I feel like they probably should have come up with a different name and just noted the connection in the manifesto
Also: how many films are still produced in line with Dogma 95?
https://web.archive.org/web/20250215082603/http://www.dogme9...
This one really stands out by exculding whole genres and not really adding anything interesting to work around.
One could also argue that certain genres simply won't ever work as an arthouse movie.
Space opera, high fantasy and bangsian fantasy are three that come to mind.
Under the rules you could attempt to shoot Resident Alien, but not Star Trek.
And it excludes a lot less than its inspiration Dogme 95, which has as one rule "Genre movies are not acceptable."

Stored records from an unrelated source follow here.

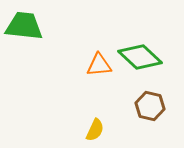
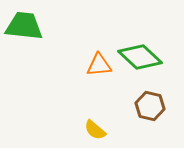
yellow semicircle: rotated 105 degrees clockwise
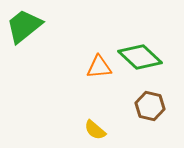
green trapezoid: rotated 45 degrees counterclockwise
orange triangle: moved 2 px down
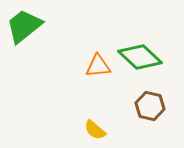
orange triangle: moved 1 px left, 1 px up
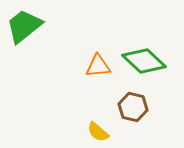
green diamond: moved 4 px right, 4 px down
brown hexagon: moved 17 px left, 1 px down
yellow semicircle: moved 3 px right, 2 px down
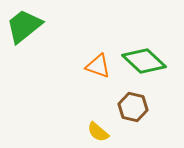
orange triangle: rotated 24 degrees clockwise
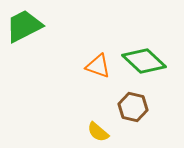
green trapezoid: rotated 12 degrees clockwise
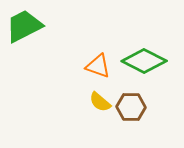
green diamond: rotated 15 degrees counterclockwise
brown hexagon: moved 2 px left; rotated 12 degrees counterclockwise
yellow semicircle: moved 2 px right, 30 px up
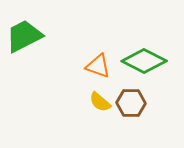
green trapezoid: moved 10 px down
brown hexagon: moved 4 px up
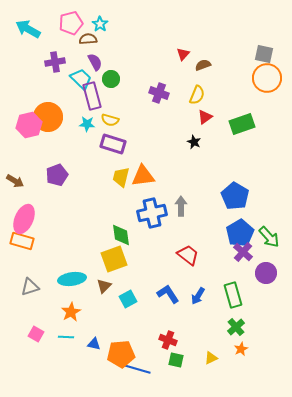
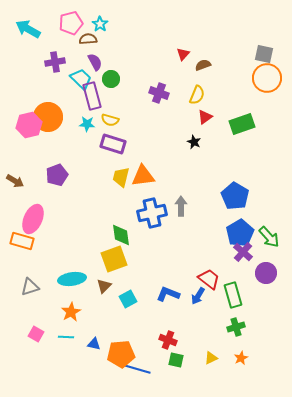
pink ellipse at (24, 219): moved 9 px right
red trapezoid at (188, 255): moved 21 px right, 24 px down
blue L-shape at (168, 294): rotated 35 degrees counterclockwise
green cross at (236, 327): rotated 24 degrees clockwise
orange star at (241, 349): moved 9 px down
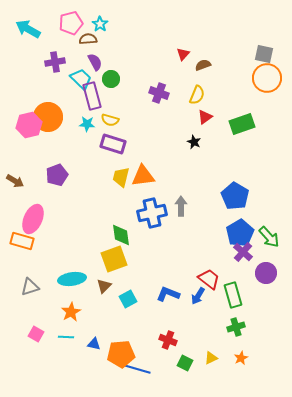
green square at (176, 360): moved 9 px right, 3 px down; rotated 14 degrees clockwise
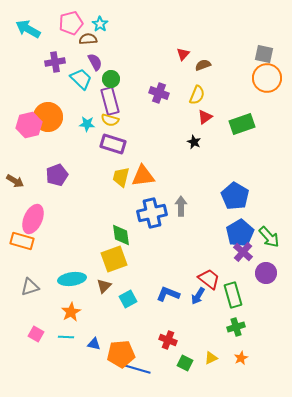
purple rectangle at (92, 96): moved 18 px right, 5 px down
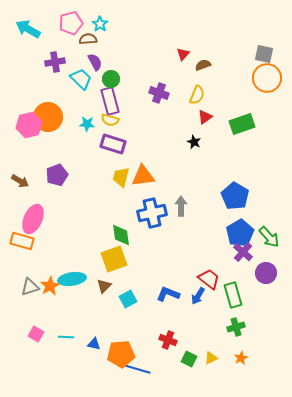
brown arrow at (15, 181): moved 5 px right
orange star at (71, 312): moved 21 px left, 26 px up
green square at (185, 363): moved 4 px right, 4 px up
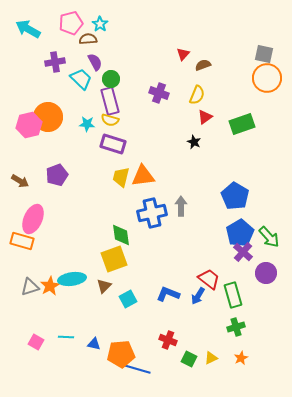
pink square at (36, 334): moved 8 px down
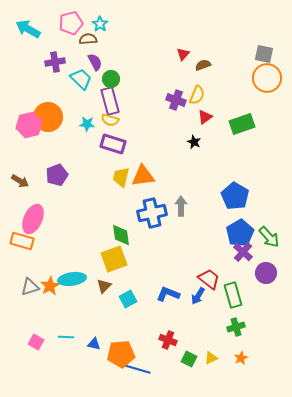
purple cross at (159, 93): moved 17 px right, 7 px down
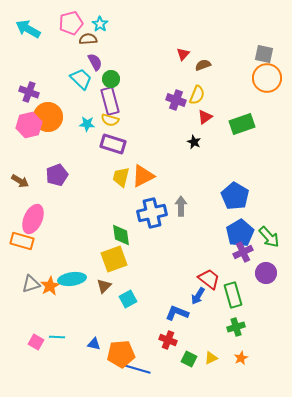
purple cross at (55, 62): moved 26 px left, 30 px down; rotated 30 degrees clockwise
orange triangle at (143, 176): rotated 20 degrees counterclockwise
purple cross at (243, 252): rotated 24 degrees clockwise
gray triangle at (30, 287): moved 1 px right, 3 px up
blue L-shape at (168, 294): moved 9 px right, 19 px down
cyan line at (66, 337): moved 9 px left
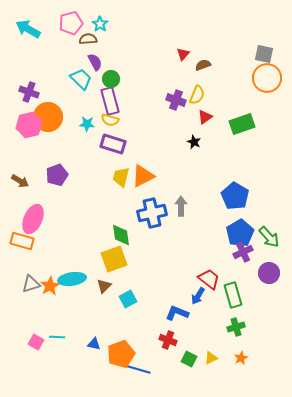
purple circle at (266, 273): moved 3 px right
orange pentagon at (121, 354): rotated 16 degrees counterclockwise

I find that hilarious, like proclaiming that only other people have an ethnicity or an accent. Because of course Dogme is a genre of its own.

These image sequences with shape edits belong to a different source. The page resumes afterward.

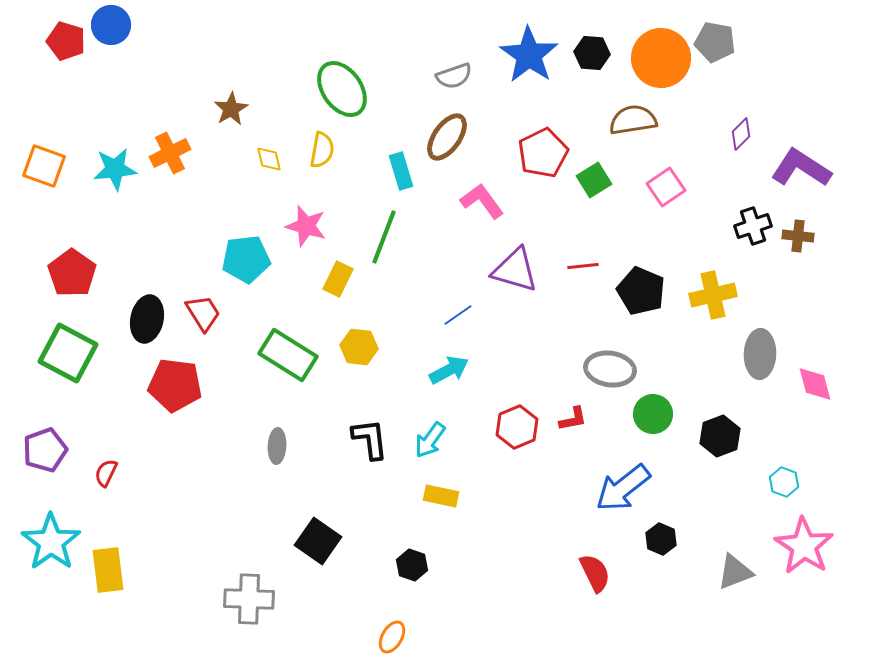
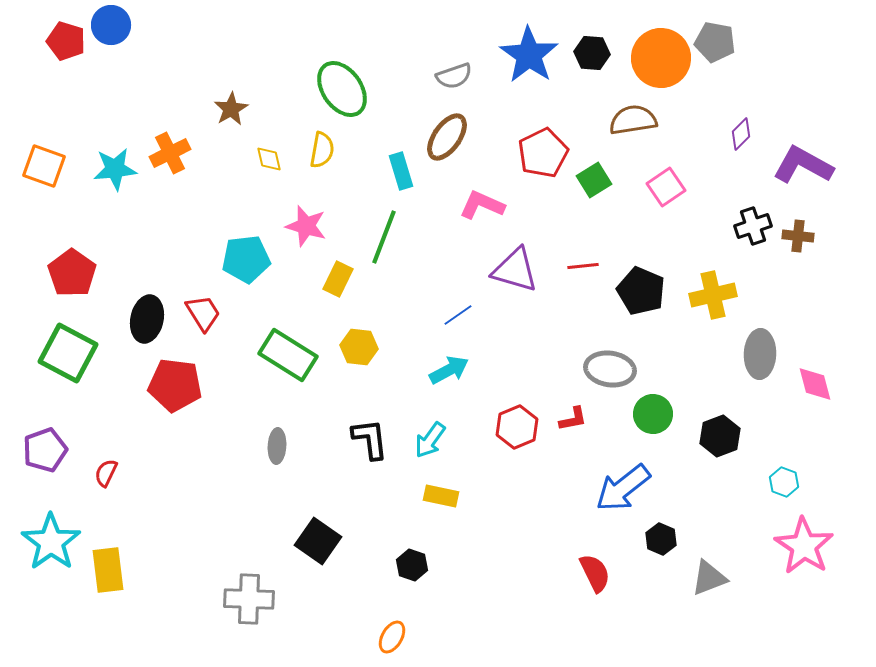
purple L-shape at (801, 168): moved 2 px right, 3 px up; rotated 4 degrees counterclockwise
pink L-shape at (482, 201): moved 4 px down; rotated 30 degrees counterclockwise
gray triangle at (735, 572): moved 26 px left, 6 px down
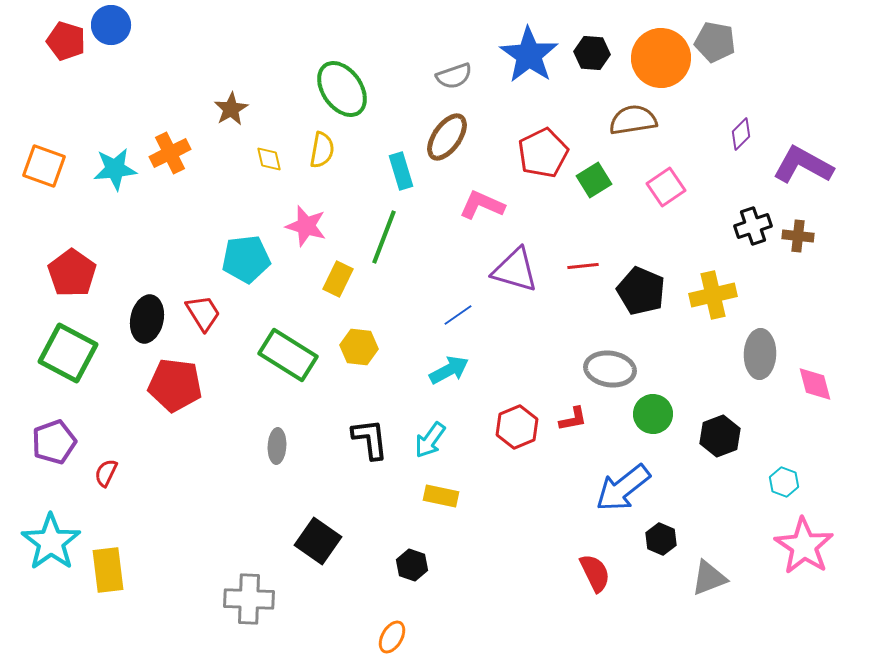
purple pentagon at (45, 450): moved 9 px right, 8 px up
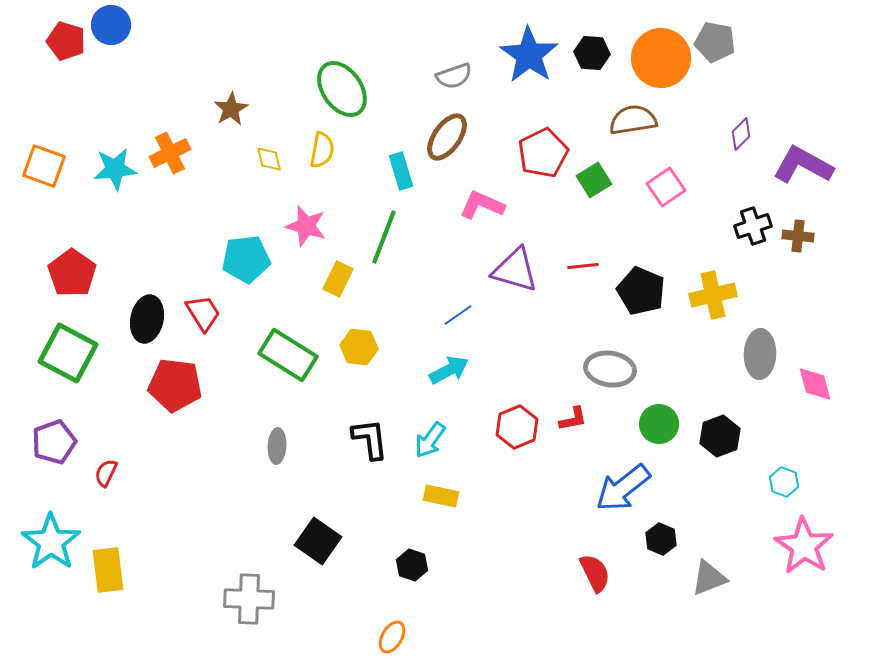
green circle at (653, 414): moved 6 px right, 10 px down
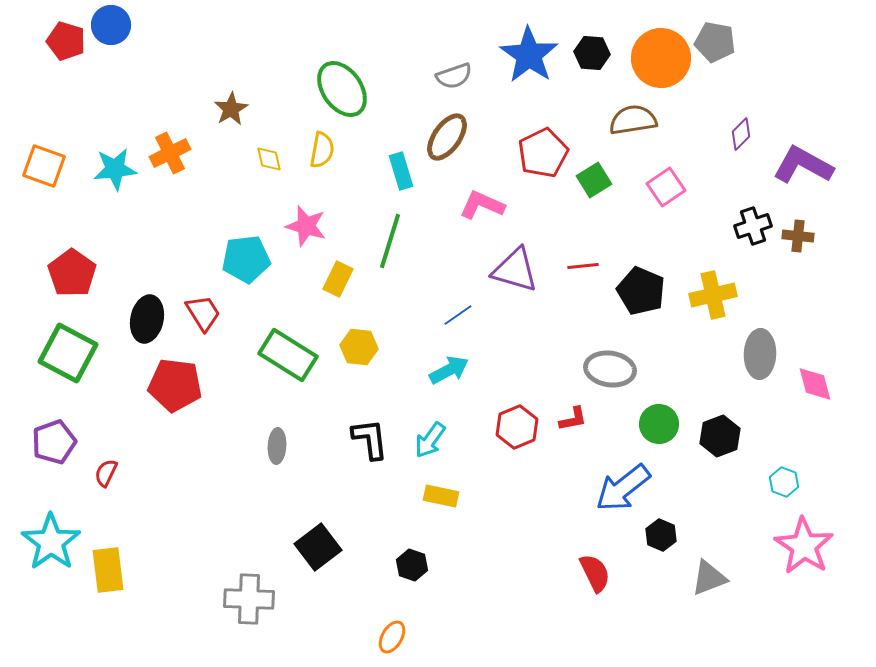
green line at (384, 237): moved 6 px right, 4 px down; rotated 4 degrees counterclockwise
black hexagon at (661, 539): moved 4 px up
black square at (318, 541): moved 6 px down; rotated 18 degrees clockwise
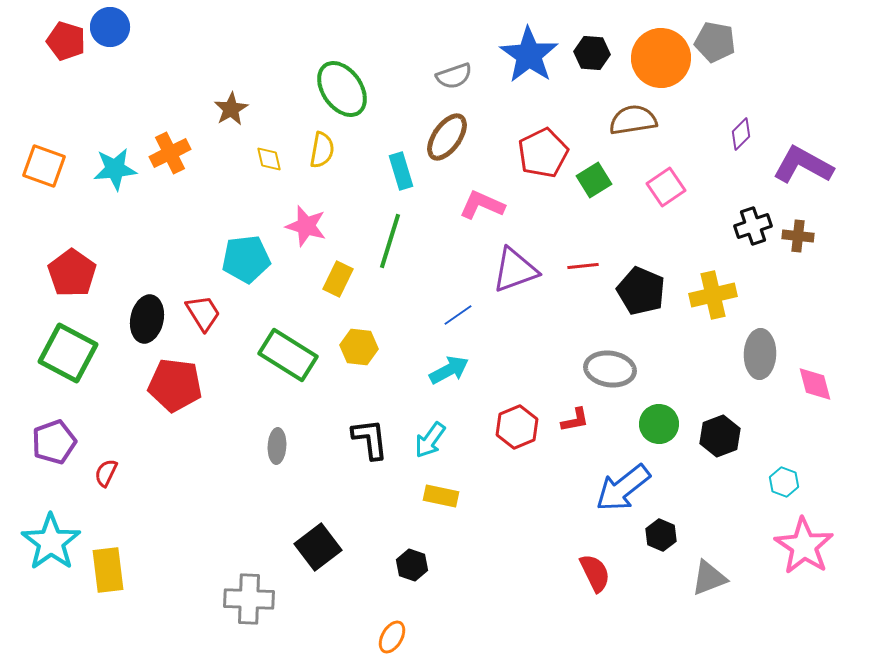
blue circle at (111, 25): moved 1 px left, 2 px down
purple triangle at (515, 270): rotated 36 degrees counterclockwise
red L-shape at (573, 419): moved 2 px right, 1 px down
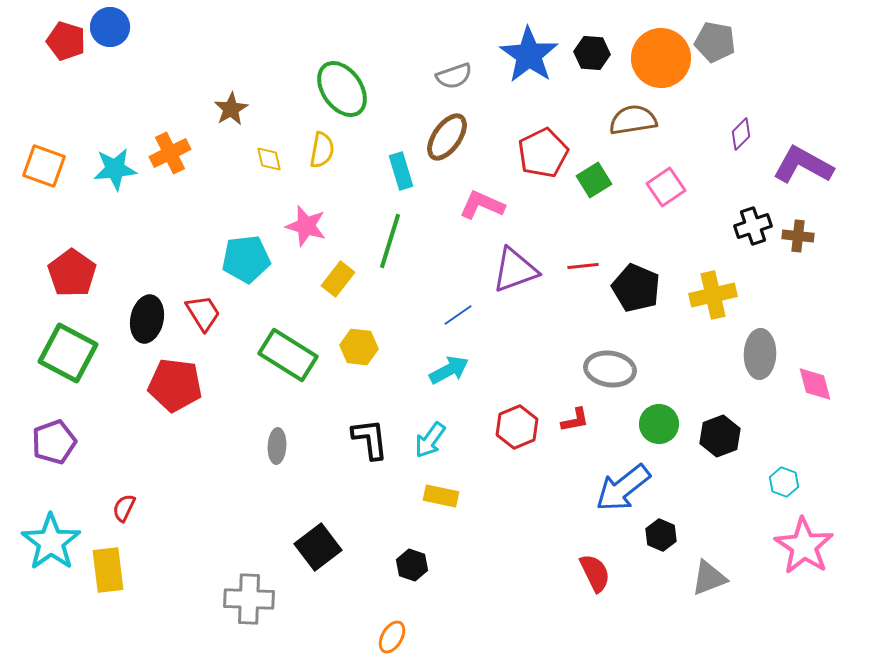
yellow rectangle at (338, 279): rotated 12 degrees clockwise
black pentagon at (641, 291): moved 5 px left, 3 px up
red semicircle at (106, 473): moved 18 px right, 35 px down
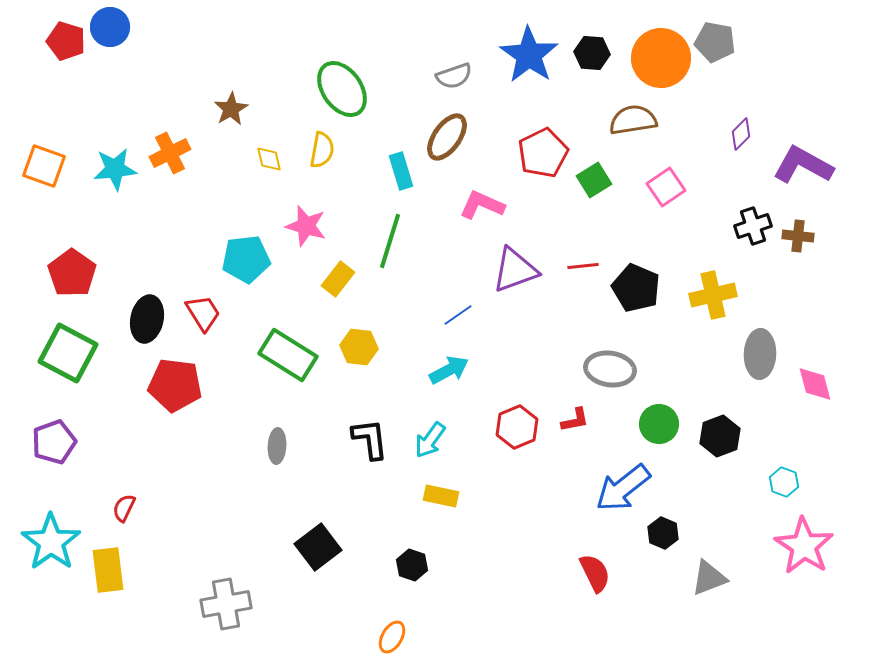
black hexagon at (661, 535): moved 2 px right, 2 px up
gray cross at (249, 599): moved 23 px left, 5 px down; rotated 12 degrees counterclockwise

Though I’d argue that rom-com, period pieces, and biopics also are “genre”, at least to the extent a particular movie just paints by numbers within those styles.

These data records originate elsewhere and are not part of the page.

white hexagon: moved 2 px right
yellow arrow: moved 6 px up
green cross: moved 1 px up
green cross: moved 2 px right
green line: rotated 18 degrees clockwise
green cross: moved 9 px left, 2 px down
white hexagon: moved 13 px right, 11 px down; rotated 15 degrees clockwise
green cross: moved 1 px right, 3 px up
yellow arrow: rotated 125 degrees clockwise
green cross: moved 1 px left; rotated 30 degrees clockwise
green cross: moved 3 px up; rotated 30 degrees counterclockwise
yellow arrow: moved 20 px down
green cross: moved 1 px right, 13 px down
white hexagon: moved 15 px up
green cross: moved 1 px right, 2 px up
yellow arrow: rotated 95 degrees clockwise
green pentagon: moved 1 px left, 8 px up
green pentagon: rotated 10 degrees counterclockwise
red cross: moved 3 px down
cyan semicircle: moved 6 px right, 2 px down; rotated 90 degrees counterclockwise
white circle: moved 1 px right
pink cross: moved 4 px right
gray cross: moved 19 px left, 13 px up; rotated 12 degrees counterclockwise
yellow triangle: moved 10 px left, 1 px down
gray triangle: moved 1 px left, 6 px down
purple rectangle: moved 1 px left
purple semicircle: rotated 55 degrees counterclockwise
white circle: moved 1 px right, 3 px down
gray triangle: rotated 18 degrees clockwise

Not the cookie-cutter safe productions of today, which are essentially 2 hours long advertisements for popcorn and toys.
Not this snob "here's us certifying ourselves about being pure" bullshit.
Just good cinema. You know what I'm talking about.
At the very least, it made me understand that I need him to appear as himself in the next Death Stranding game.
Melancholia was just about bareable but from Mandalay onwards I could barely struggle through to the end of his flicks.
Nymphomaniac made me almost literally angry at its denouement. Just.. shit.
It’s almost as if creativity is connected to emotions, ideology and experience or something.
I feel like it's pretty well known in creative spaces that constraints breed creativity.